President John Bravman is dressed in a suit and Jodi Picoult is dressed in black and is sitting on red chairs on stage in the Weis Center with a Bucknell University logo backdrop

Author Jodi Picoult Discusses Book Bans at Bucknell Forum

January 24, 2024

by Matt Jones

Bestselling author Jodi Picoult spoke on the theme “Freedom of Expression” with President John Bravman at the Bucknell Forum. Photo by Emily Paine, Communications

Book bans are not a new phenomenon, and historically they are often a telltale symptom of an increasingly reactionary political environment. For bestselling author Jodi Picoult, a recent and unprecedented proliferation of book bans across the country represents a growing threat to the freedom of expression.

Picoult shared her assessment on the role of literature in politics as the third speaker in Bucknell’s 2023-2024 Forum series, which focuses on the theme "Freedom of Expression." After a private question-and-answer session with students from a creative writing class, the author engaged in a conversation with President John Bravman in front of a rapt audience on Jan. 23 at the Weis Center for Performing Arts.

The author of 28 novels that have been translated into more than 30 languages around the world, Picoult is no stranger to tackling a wide array of social issues in her writing, including racism, assisted suicide, LGBTQ rights, school shootings and the death penalty. For her, writing is intimately linked to activism, advocacy and education, as it functions as an ideal medium for navigating the nuances of complex and sensitive topics.

In her conversation with Bravman, Picoult described the moment that she first learned that her own books had been banned. She was in the United Kingdom overseeing the musical adaptation of Marcus Zusak’s The Book Thief, a historical novel that unfolds under the oppressive Nazi regime of World War II. It was during a rehearsal of a scene in which an actor playing a Nazi burns a book that Picoult received some surprising news.

"A notification popped up on a computer screen telling me that my books had been banned in Martin County, Florida. Ninety-two books had been banned by one individual, and 20 of those 92 were my books," said Picoult.

What was both alarming and confusing, Picoult said, was not necessarily that her books had been banned, but the reason why they had: someone from a conservative political organization had reported them as containing “mature” and “objectionable” content.

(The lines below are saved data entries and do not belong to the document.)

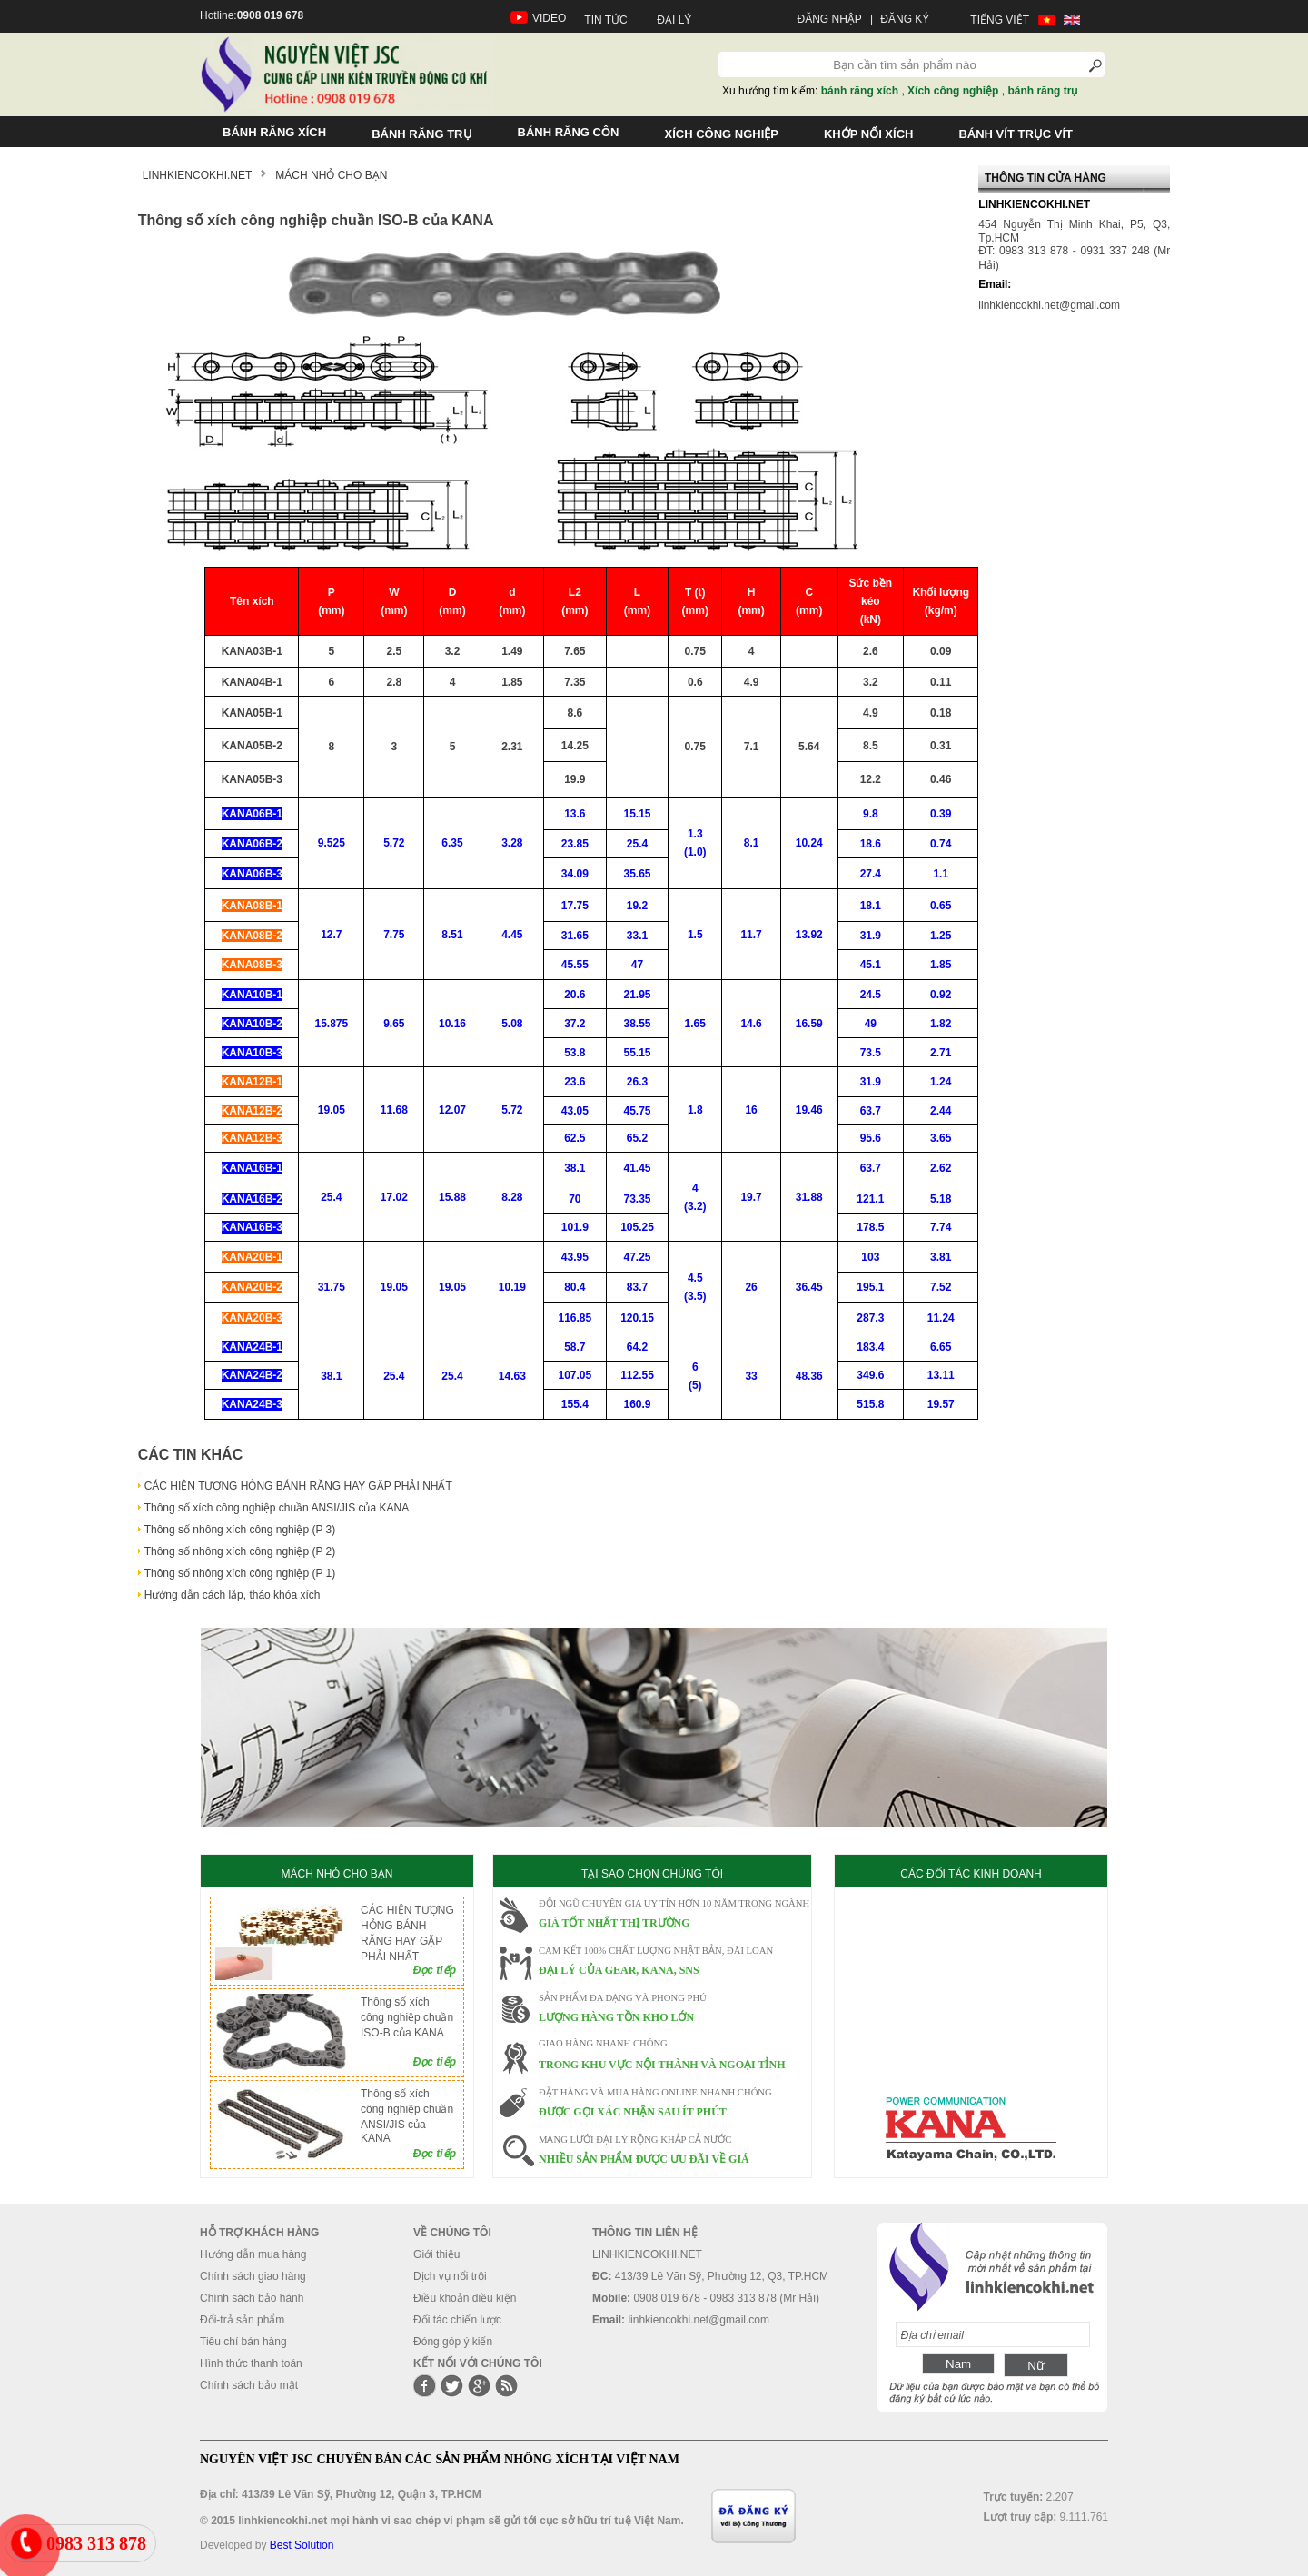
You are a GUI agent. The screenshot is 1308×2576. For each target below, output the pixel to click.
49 (871, 1023)
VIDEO (549, 18)
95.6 (870, 1138)
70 (574, 1199)
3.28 (511, 843)
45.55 (575, 964)
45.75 (637, 1111)
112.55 (637, 1375)
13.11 (941, 1375)
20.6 (574, 994)
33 (751, 1376)
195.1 (870, 1287)
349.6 (870, 1375)
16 (751, 1110)
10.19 (512, 1287)
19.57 (941, 1404)
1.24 (940, 1081)
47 (637, 964)
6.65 (940, 1347)
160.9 (637, 1404)
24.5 (870, 994)
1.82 (940, 1023)
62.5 (574, 1138)
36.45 (809, 1287)
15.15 (637, 813)
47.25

"I think that the fact that now there's this slide toward [labeling things] mature content is really dangerous. Nobody has defined what mature content is. And that's a real problem," said Picoult, who explained that an exponential increase in bookbans has coincided with the introduction of parental rights bills by conservative legislatures.

Author Jodi Picoult sits at a table with Bucknell students and actively engages in conversation with them.

Author Jodi Picoult participated in a question-and-answer session with students during a creative writing class. Photo by Emily Paine, Communications

While the concept of a parental rights bill sounds benign on its face, Picoult said these bills allow politically motivated individuals to silence important stories, especially those of underrepresented and historically marginalized populations — even if they have not personally read them.

“There's nothing wrong with wanting to keep track of your kid’s education. The problem comes when you decide you can keep track of another person's kid's education. That is a big problem. And that is exactly what the rationale is being used right now for all of these book bans," said Picoult.

Picoult said that it is particularly important for authors with well-established readerships to use their platforms to call attention to attacks on freedom of expression.

"The role of the ally is to speak up on behalf of those who can't or shouldn't have to. And so it's important for authors like me, who are straight, white and cisgender, to be able to speak up on behalf of other authors who are not, and say those books and those stories matter," she said.

For Picoult, the marked uptick in book bans across the U.S. is troubling, though she is also hopeful about the future. As she explained to the crowd, the people leading the efforts to ban books remain a small — although especially vocal — minority.

"We know that the vast majority of Americans do not want books banned in schools," said Picoult, issuing a challenge to the Bucknell community to take on an active role in protecting important stories and, in turn, preserving the freedom of expression.

Up Next

The Bucknell Forum speaker series will continue this spring with George M. Johnson on Feb. 27. Johnson is an award-winning writer, activist, and author of the New York Times bestselling Young Adult memoir All Boys Aren't Blue. The final speaker of this year's series is Academy Award-winning actor and activist Jane Fonda, who will speak in the Weis Center on March 19.